■ **Requirement**: Only the lines from the beginning of the data below through the line that contains "in and short" should be repeated, exactly as written.

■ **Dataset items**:

* * * *

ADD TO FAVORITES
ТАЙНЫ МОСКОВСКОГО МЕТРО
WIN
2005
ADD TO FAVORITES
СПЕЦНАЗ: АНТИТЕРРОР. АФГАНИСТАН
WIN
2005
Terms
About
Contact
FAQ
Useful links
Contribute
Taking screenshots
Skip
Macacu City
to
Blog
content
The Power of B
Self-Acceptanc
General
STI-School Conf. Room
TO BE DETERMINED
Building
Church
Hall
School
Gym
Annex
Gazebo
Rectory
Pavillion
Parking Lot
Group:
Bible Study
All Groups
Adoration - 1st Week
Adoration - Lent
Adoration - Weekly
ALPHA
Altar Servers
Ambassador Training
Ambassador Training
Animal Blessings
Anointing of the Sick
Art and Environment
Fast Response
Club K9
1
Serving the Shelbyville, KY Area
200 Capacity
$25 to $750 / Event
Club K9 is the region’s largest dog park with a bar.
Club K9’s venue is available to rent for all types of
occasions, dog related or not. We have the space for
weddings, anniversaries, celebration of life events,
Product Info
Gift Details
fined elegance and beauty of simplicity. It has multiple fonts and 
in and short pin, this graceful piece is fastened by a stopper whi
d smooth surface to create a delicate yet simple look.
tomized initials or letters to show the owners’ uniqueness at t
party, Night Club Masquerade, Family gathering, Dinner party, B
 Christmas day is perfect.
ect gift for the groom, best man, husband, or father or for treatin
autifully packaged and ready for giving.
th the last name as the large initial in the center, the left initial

* * * *

■ **Reply to the exercise**:
ADD TO FAVORITES
ТАЙНЫ МОСКОВСКОГО МЕТРО
WIN
2005
ADD TO FAVORITES
СПЕЦНАЗ: АНТИТЕРРОР. АФГАНИСТАН
WIN
2005
Terms
About
Contact
FAQ
Useful links
Contribute
Taking screenshots
Skip
Macacu City
to
Blog
content
The Power of B
Self-Acceptanc
General
STI-School Conf. Room
TO BE DETERMINED
Building
Church
Hall
School
Gym
Annex
Gazebo
Rectory
Pavillion
Parking Lot
Group:
Bible Study
All Groups
Adoration - 1st Week
Adoration - Lent
Adoration - Weekly
ALPHA
Altar Servers
Ambassador Training
Ambassador Training
Animal Blessings
Anointing of the Sick
Art and Environment
Fast Response
Club K9
1
Serving the Shelbyville, KY Area
200 Capacity
$25 to $750 / Event
Club K9 is the region’s largest dog park with a bar.
Club K9’s venue is available to rent for all types of
occasions, dog related or not. We have the space for
weddings, anniversaries, celebration of life events,
Product Info
Gift Details
fined elegance and beauty of simplicity. It has multiple fonts and 
in and short pin, this graceful piece is fastened by a stopper whi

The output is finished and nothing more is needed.